(Data items)

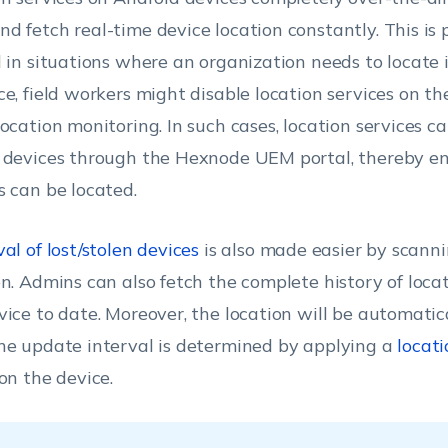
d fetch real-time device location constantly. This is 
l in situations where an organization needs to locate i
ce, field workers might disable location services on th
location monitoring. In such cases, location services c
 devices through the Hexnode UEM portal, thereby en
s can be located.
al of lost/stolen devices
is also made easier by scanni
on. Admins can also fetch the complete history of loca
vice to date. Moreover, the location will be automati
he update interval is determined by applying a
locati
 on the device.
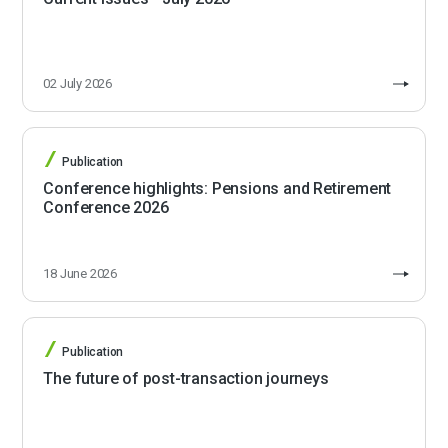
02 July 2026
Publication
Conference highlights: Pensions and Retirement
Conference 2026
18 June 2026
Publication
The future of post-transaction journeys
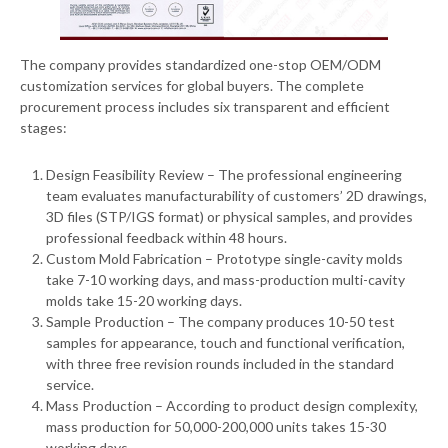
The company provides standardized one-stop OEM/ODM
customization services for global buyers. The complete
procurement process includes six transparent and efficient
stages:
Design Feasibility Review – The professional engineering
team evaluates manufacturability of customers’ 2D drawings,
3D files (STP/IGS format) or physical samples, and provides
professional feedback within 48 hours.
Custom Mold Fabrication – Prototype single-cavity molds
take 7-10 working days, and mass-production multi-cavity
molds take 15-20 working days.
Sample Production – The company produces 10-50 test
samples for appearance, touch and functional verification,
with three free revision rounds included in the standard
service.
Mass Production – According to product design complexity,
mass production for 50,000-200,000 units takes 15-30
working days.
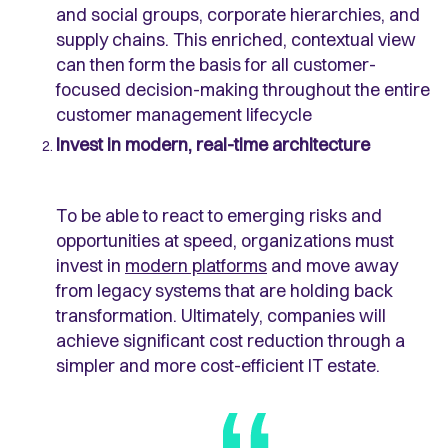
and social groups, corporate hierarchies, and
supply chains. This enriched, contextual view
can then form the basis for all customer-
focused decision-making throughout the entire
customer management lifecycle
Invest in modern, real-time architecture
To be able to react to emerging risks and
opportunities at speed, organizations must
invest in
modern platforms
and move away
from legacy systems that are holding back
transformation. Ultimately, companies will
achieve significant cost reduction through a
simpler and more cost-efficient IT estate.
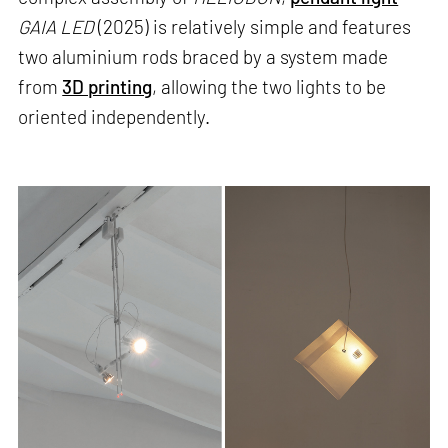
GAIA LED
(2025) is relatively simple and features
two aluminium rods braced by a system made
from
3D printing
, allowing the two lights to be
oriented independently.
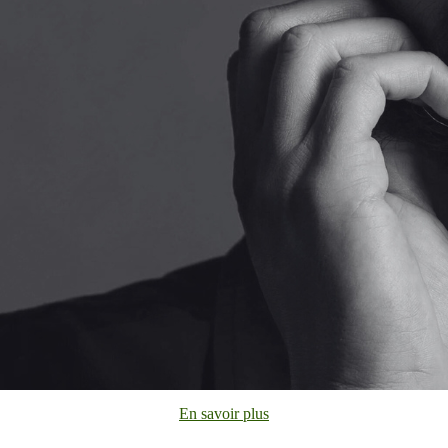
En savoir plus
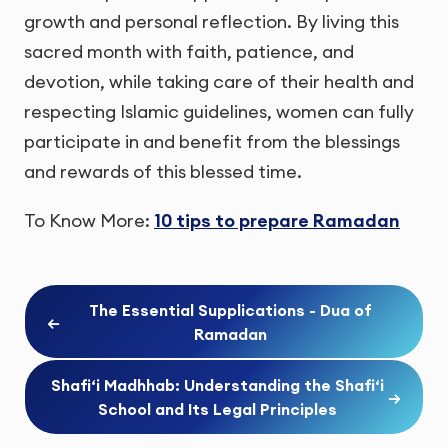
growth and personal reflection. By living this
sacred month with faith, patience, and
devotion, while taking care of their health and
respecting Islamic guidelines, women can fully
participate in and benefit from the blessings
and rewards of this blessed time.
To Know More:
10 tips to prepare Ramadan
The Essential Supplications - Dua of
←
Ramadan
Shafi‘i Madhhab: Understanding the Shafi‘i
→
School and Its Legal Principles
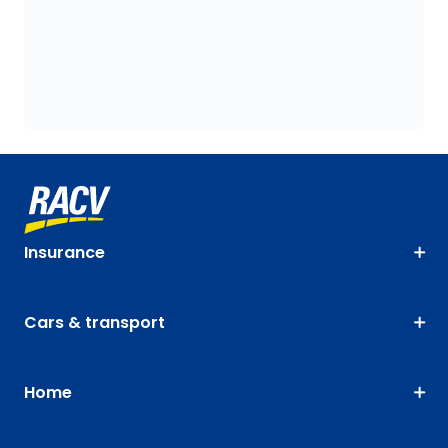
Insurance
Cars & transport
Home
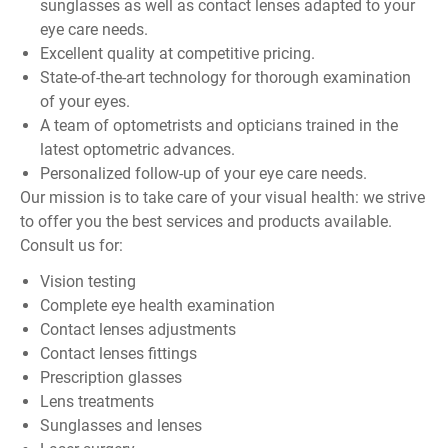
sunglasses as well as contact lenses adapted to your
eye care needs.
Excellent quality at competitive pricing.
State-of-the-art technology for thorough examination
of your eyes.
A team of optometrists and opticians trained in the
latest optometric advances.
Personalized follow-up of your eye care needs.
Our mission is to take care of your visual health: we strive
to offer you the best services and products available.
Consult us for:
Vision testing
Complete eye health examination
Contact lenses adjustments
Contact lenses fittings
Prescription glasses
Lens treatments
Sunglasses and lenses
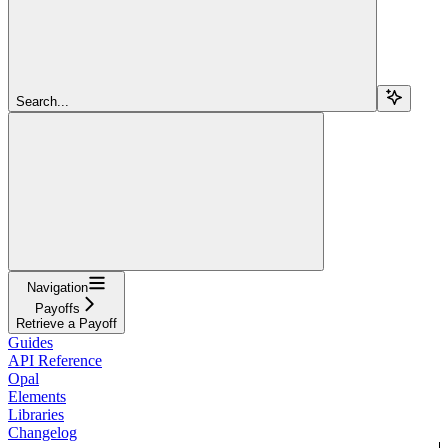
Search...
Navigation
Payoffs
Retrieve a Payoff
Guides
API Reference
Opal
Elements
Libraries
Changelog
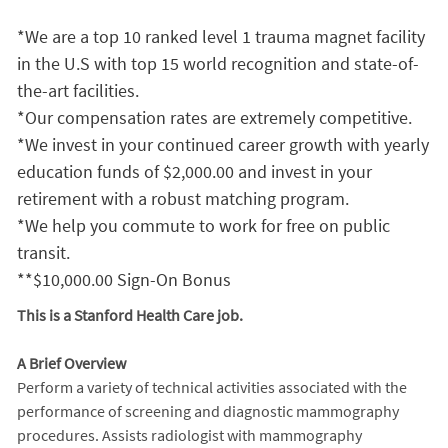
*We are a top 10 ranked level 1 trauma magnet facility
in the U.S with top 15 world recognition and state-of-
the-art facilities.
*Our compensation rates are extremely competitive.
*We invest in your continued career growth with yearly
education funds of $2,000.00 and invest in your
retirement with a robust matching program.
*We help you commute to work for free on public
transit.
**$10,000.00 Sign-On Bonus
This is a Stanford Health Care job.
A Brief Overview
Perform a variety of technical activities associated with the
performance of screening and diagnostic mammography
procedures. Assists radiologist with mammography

(What you should do) Going by the data above, the answer is exactly the lines from the one holding "18 June 2026" to the one holding "Design Feasibility Review", both kept, with the pictures left out.

(Solution to the exercise)
18 June 2026
Publication
The future of post-transaction journeys
The company provides standardized one-stop OEM/ODM
customization services for global buyers. The complete
procurement process includes six transparent and efficient
stages:
Design Feasibility Review – The professional engineering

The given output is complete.